Set down exactly the lines below between the line holding "निर्मला 14 सितम्बर" and the line holding "गण उपस्थित रहे।कॉलेज", inclusive; no other line belongs in the answer.

****************

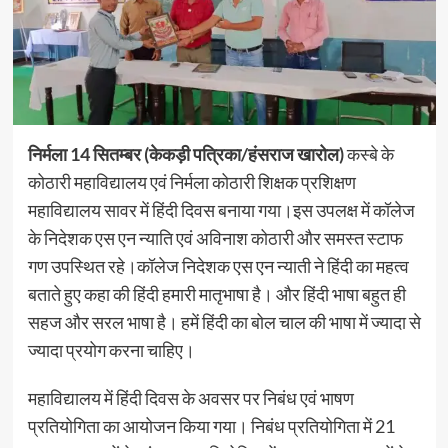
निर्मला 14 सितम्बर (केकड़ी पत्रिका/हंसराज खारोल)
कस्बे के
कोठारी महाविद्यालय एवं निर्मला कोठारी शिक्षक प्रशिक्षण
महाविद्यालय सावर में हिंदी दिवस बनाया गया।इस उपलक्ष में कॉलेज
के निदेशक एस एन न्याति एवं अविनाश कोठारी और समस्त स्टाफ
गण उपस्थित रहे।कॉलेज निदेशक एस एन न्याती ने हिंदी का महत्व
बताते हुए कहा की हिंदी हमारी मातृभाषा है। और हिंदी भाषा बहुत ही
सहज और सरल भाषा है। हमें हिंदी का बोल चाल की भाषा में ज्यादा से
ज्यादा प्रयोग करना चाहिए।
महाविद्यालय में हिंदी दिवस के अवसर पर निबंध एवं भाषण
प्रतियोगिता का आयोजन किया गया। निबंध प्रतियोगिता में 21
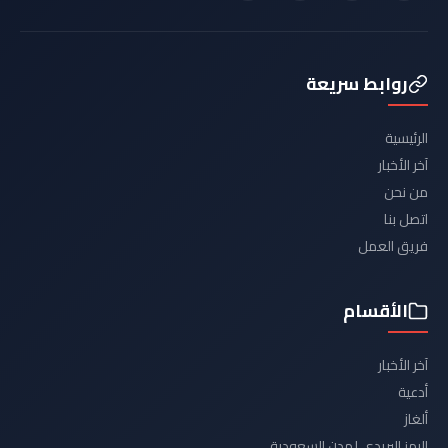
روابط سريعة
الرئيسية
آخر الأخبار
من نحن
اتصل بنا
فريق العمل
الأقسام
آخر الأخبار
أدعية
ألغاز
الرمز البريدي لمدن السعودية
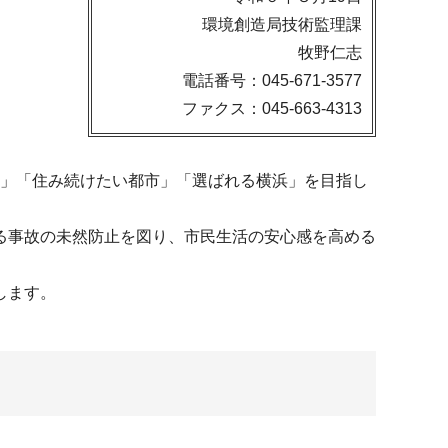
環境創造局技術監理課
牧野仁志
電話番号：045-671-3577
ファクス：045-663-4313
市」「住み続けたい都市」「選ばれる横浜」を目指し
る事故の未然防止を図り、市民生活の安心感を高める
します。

****************

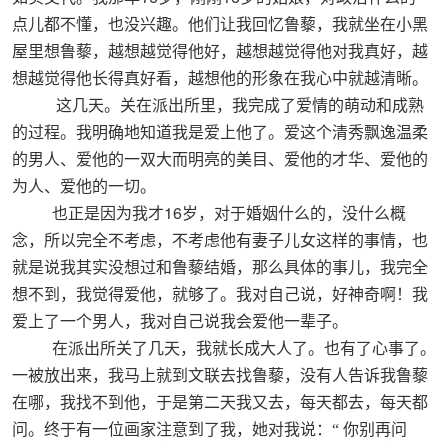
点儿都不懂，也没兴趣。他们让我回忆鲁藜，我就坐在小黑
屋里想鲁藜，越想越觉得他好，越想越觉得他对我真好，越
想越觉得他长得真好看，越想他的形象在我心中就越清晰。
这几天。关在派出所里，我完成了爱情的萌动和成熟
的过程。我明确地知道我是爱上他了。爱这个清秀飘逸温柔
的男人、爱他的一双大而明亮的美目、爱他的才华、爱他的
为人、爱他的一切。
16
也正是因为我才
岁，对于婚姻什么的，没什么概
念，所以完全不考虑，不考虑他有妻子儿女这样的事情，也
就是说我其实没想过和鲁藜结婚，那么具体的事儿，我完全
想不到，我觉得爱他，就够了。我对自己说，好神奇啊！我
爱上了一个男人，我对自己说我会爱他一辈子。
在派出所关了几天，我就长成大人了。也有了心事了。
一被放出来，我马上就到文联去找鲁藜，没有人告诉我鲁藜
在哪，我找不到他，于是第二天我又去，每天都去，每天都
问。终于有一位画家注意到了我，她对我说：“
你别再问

****************

:: Result below ::
निर्मला 14 सितम्बर (केकड़ी पत्रिका/हंसराज खारोल)
कस्बे के
कोठारी महाविद्यालय एवं निर्मला कोठारी शिक्षक प्रशिक्षण
महाविद्यालय सावर में हिंदी दिवस बनाया गया।इस उपलक्ष में कॉलेज
के निदेशक एस एन न्याति एवं अविनाश कोठारी और समस्त स्टाफ
गण उपस्थित रहे।कॉलेज निदेशक एस एन न्याती ने हिंदी का महत्व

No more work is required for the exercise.